If she tried, the amplimet would seize her as well, and Malien wouldn’t be able to do anything about it. And then it would take over the world. Tiaan knew she lacked the strength to fight the amplimet, and didn’t see how she could destroy it. It would kill her first. But if she did nothing, Gilhaelith would die an excruciating death.
He forced back with all his strength, reversing the crystallisation agonisingly, but the amplimet’s power was relentless. ‘Tiaan,’ he gasped, ‘for the friendship that was once between us, help me.’
EIGHTY
Malien came running up, then stopped beside Tiaan, staring at the geomancer. She shook her head and drew Tiaan aside. ‘There’s nothing we can do to save him unless you’re game to snatch up the amplimet and toss it into the red-hot compartment. I’m not.’
Tiaan was remembering Ghaenis’s hideous death by anthracism. ‘Attacking the amplimet would be suicide.’
‘I know.’ Malien squatted down and put her head in her hands. ‘I should do it anyway, for the good of the world, but …’

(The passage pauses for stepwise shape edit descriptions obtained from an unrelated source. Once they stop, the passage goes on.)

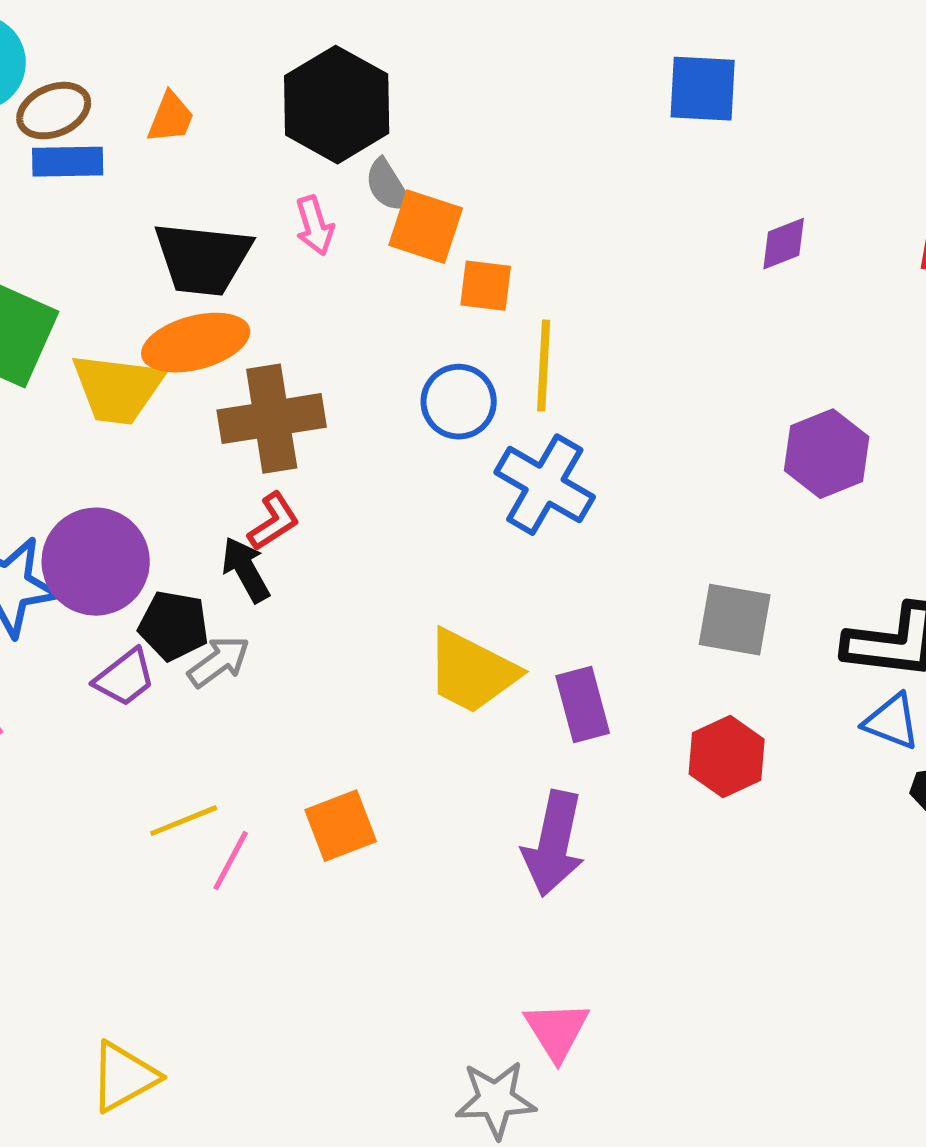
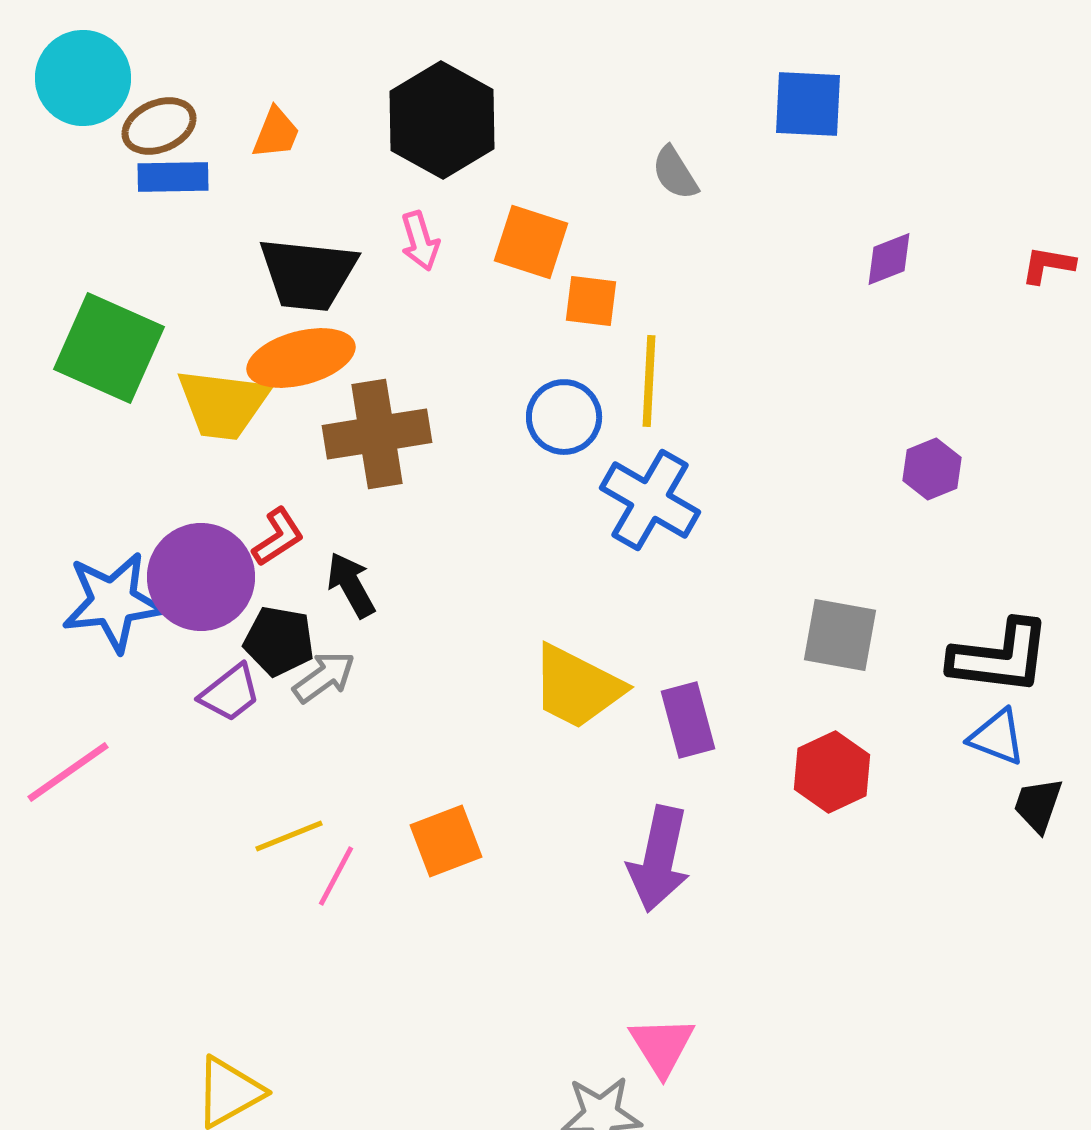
gray semicircle: (388, 186) -> (675, 173), moved
purple hexagon: (827, 454) -> (932, 469), size x0.7
red L-shape: (274, 522) -> (278, 537), moved

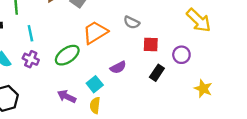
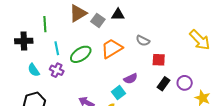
green ellipse: (67, 55) -> (81, 54), moved
purple circle: (181, 55) -> (185, 83), moved
cyan square: (95, 84) -> (119, 93), moved

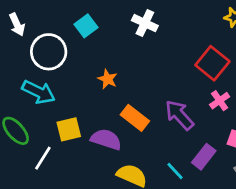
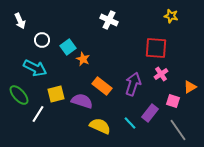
cyan square: (86, 26) -> (68, 47), moved
white circle: (49, 52) -> (42, 40), size x0.6
red square: (212, 63) -> (156, 48), turned -35
purple arrow: (179, 115) -> (133, 84), turned 60

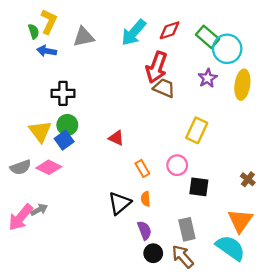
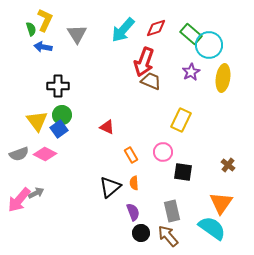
gray triangle: (84, 37) -> (77, 34), turned -50

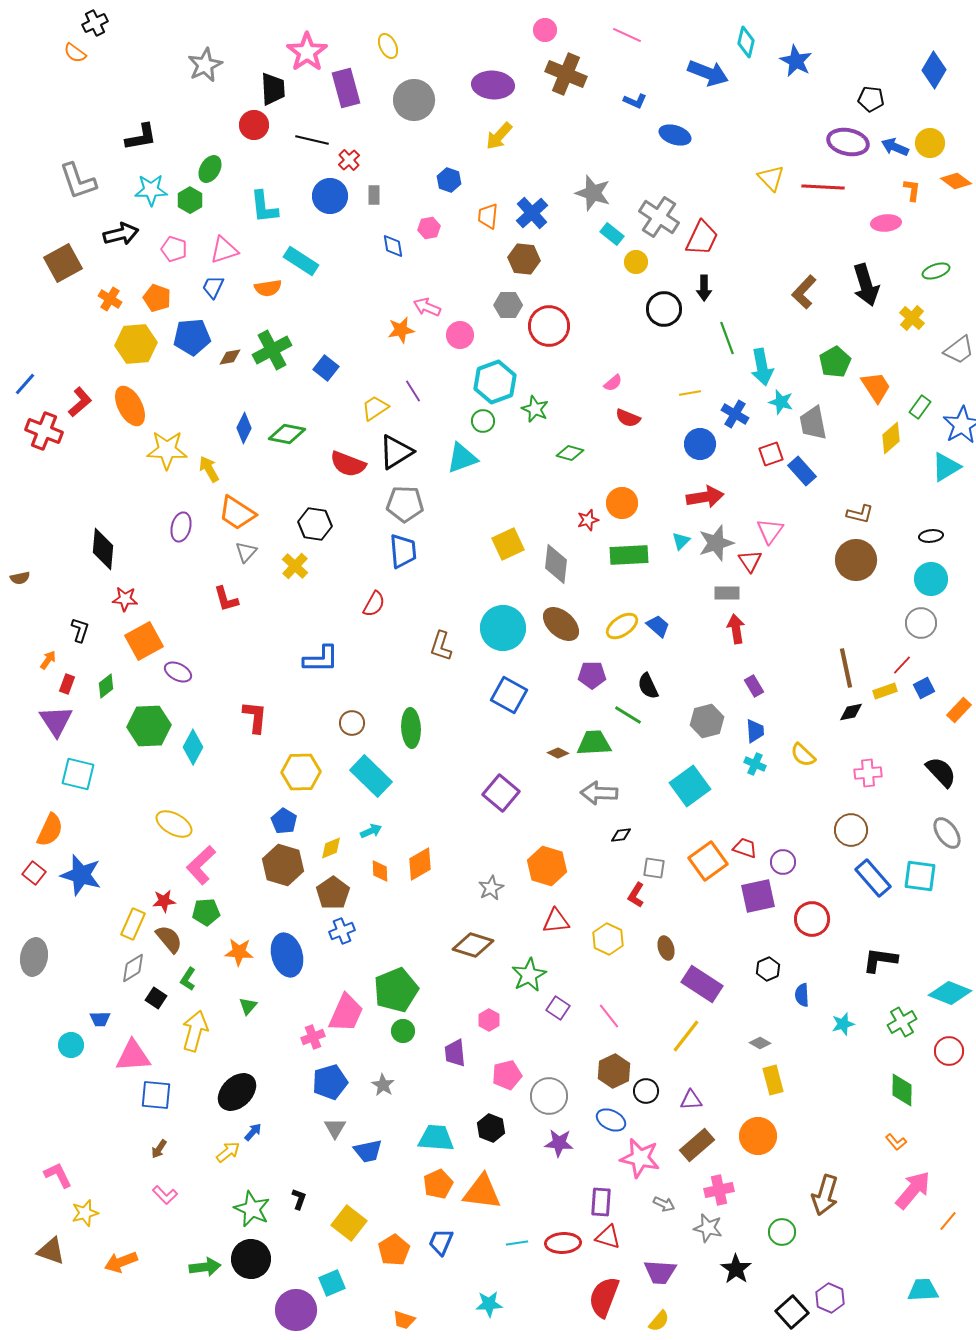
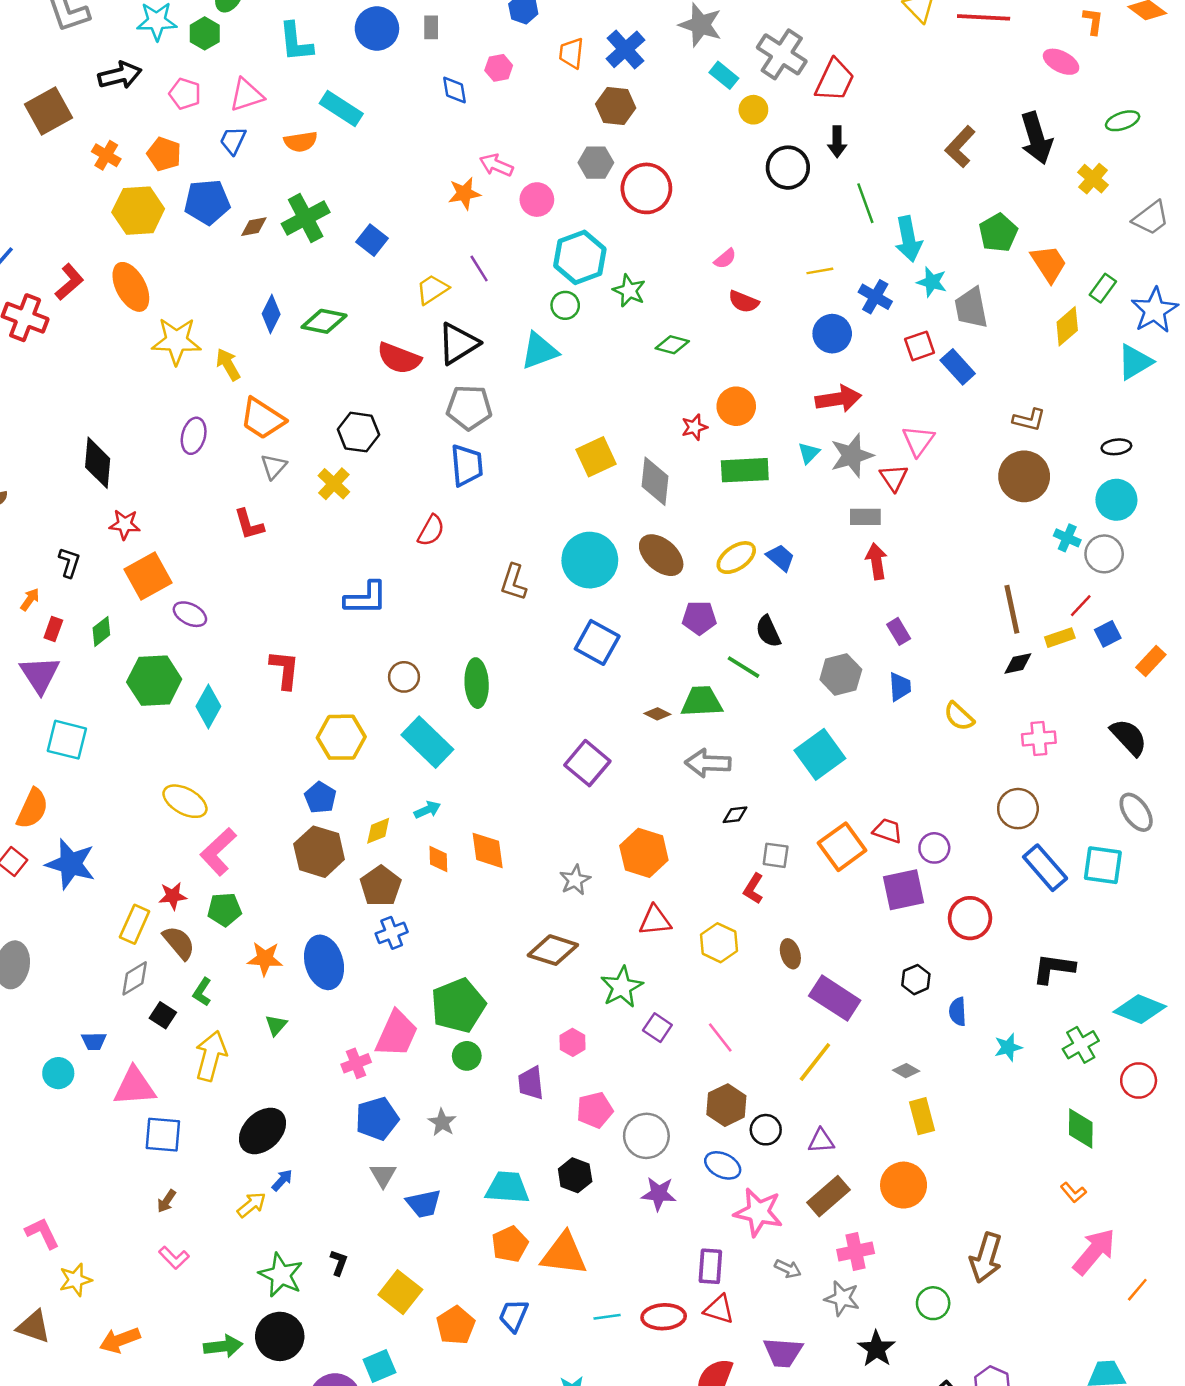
pink ellipse: (886, 223) -> (1061, 62), turned 32
cyan cross: (755, 764) -> (1067, 538), moved
orange diamond: (420, 864) -> (488, 850), turned -68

‘I’m not brave enough either,’ said Tiaan after a long pause, for an idea was slowly coming into focus. ‘But I wonder if there’s another way.’
‘What other way?’
‘Help me!’ Gilhaelith reached out to Tiaan. The crystallisation had run up his fingers, across his hands and was now extending up his arms. His feet and lower legs had gone too, and his eyes had the most peculiar, faceted glitter.
‘I can’t,’ she said, turning away. She couldn’t bear to watch what was happening to him, and do nothing.
‘Which way, Tiaan?’ said Malien.
‘I’ve been thinking about this for a long time,’ she said quietly. ‘How no one can be trusted with the power to control the nodes. Especially not Jal-Nish.’